___ Exercise data ___

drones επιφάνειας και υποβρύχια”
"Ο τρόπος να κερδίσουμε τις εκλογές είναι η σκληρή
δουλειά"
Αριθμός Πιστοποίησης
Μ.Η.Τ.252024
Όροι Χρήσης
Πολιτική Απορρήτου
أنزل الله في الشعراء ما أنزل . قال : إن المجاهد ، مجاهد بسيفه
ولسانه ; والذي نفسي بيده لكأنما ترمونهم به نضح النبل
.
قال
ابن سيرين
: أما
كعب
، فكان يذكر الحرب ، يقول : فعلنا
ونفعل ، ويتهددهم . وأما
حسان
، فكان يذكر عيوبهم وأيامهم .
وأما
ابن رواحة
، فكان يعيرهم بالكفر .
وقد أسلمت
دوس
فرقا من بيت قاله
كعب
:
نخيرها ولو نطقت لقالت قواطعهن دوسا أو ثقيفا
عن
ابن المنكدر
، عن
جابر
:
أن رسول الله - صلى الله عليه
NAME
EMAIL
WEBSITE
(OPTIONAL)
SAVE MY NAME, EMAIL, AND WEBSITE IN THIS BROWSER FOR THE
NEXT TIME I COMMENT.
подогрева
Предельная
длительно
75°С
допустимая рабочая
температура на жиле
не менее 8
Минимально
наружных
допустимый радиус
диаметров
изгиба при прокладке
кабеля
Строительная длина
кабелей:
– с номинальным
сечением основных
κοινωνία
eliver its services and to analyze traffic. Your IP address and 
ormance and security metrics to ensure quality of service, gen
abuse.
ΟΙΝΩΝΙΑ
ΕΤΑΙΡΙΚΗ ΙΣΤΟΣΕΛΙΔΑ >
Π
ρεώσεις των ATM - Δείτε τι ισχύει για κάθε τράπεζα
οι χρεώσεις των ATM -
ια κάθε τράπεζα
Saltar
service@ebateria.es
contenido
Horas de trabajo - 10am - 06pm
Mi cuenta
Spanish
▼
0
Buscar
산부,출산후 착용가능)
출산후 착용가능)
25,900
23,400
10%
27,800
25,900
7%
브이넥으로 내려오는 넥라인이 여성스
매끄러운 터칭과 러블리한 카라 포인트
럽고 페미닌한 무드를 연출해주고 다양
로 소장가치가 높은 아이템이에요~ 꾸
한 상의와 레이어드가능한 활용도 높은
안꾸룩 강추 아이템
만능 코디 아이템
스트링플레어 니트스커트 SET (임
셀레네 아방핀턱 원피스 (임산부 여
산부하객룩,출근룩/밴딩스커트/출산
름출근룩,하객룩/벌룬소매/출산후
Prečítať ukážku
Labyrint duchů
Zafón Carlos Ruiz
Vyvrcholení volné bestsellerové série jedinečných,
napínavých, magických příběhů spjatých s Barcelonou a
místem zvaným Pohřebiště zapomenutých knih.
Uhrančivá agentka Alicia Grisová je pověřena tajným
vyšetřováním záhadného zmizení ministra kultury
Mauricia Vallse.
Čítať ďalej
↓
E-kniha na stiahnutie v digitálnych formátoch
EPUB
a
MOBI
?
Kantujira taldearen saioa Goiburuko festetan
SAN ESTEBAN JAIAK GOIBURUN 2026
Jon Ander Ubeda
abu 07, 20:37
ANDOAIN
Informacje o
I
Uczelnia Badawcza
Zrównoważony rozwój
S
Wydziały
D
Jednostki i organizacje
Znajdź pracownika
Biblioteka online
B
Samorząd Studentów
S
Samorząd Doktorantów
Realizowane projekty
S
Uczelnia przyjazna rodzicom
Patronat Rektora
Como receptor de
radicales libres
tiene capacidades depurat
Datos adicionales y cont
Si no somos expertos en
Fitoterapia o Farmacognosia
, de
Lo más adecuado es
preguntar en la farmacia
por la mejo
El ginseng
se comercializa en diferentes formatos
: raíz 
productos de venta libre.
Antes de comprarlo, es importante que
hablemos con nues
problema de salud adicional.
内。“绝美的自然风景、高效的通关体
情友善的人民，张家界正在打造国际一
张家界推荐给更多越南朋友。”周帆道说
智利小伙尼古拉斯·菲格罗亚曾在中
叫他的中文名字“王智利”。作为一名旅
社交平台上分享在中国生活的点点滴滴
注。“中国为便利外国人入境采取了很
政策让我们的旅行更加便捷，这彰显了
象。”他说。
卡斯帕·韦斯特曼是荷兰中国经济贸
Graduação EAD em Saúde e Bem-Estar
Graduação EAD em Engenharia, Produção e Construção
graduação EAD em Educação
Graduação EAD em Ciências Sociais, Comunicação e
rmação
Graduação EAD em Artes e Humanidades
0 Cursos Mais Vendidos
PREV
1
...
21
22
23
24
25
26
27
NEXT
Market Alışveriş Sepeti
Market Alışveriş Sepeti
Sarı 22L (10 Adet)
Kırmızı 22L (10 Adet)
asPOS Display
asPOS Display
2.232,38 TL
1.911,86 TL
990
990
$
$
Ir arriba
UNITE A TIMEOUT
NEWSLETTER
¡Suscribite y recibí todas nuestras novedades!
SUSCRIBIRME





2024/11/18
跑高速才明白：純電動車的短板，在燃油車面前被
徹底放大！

___

▶ _What the exercise asks_:
Where a line in the listing above contains "NAME", copy that line.

▶ _Task result_:
NAME
SAVE MY NAME, EMAIL, AND WEBSITE IN THIS BROWSER FOR THE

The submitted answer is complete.